Internships, including those offered by such metro dailies as the Post, can be a way for ambitious scribes to get a foot in the door. “We’re looking for people who can take a par-ticular news story that exists and synthesize it and make it for the Web,” Lopez says, adding that internships often lead to jobs if a position opens relevant to an intern’s proven skill area.
Washington Post recruiter Kathryn Tolbert says the print aspect of the newspaper looks for job applicants with experience, typically three to five years at a daily, and impressive re-porting skills.
For examples of how some aspiring reporters and other media types made their way after graduation, we talked with some former Phoenix interns.
California native Te-Ping Chen, 22, recently moved from a Washington, DC-based blogging position with the news-and-opinion magazine the Nation to work for the Interna-tional Consortium of Investigative Journalists, which is also based in DC and which backs investigative reporting projects.
As a student, Chen helped Common Cause of Rhode Island introduce a Clean Elections proposal in Rhode Island. She later interned with and freelanced for the Providence Phoenix, and graduated from Brown University in December 2007.
“I guess my advice based on personal experience is to get to know an outlet by freelancing or interning first,” Chen says via e-mail. That’s how I first started talking with my editor at the Nation about staying on full-time, and that’s how I got my current job with ICIJ.”

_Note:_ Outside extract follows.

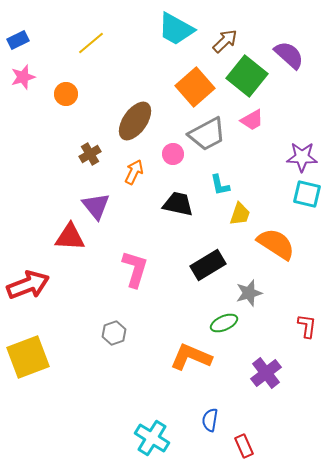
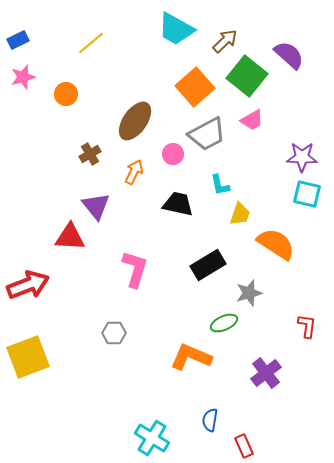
gray hexagon: rotated 20 degrees clockwise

Magazines, books + publishing
Magazines, especially mass-circulation publications, have a reputation for being tough nuts to crack for job-seekers. So what’s the way into a consistent, non-freelance magazine position, short of having been hired in the more free-wheeling mid-’90s?

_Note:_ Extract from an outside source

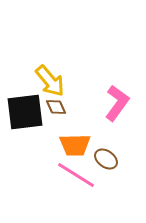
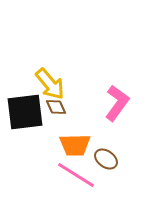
yellow arrow: moved 3 px down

The answer once again: score an internship.
“All the current Esquire assistants are former interns,” A.J. Jacobs, an Esquire editor-at-large, Brown grad, and best-selling author, says via e-mail. “And for the Esquire internship, the cover letter is important,” he notes. “The guys who hire the interns are looking for writers, so I’d recommend against a formal boring business-like letter, and instead write one that is funny or vivid and shows your love of the magazine.”
Being very familiar with the publica-tion for which you want to write is another time-tested requirement. But networking and thinking creatively also help.
Jacobs recalls having pitched his first book, The Know-It-All: One Man’s Humble Quest to Become the Smartest Person In the World, in which he read the entire Encyclopedia Britannica, blindly by sending query letters to 50 agents. “I don’t recommend this way, though,” he says. “The better way is to track down a friend of your uncle’s manicurist who knows an agent, and then drop a name in the query letter.”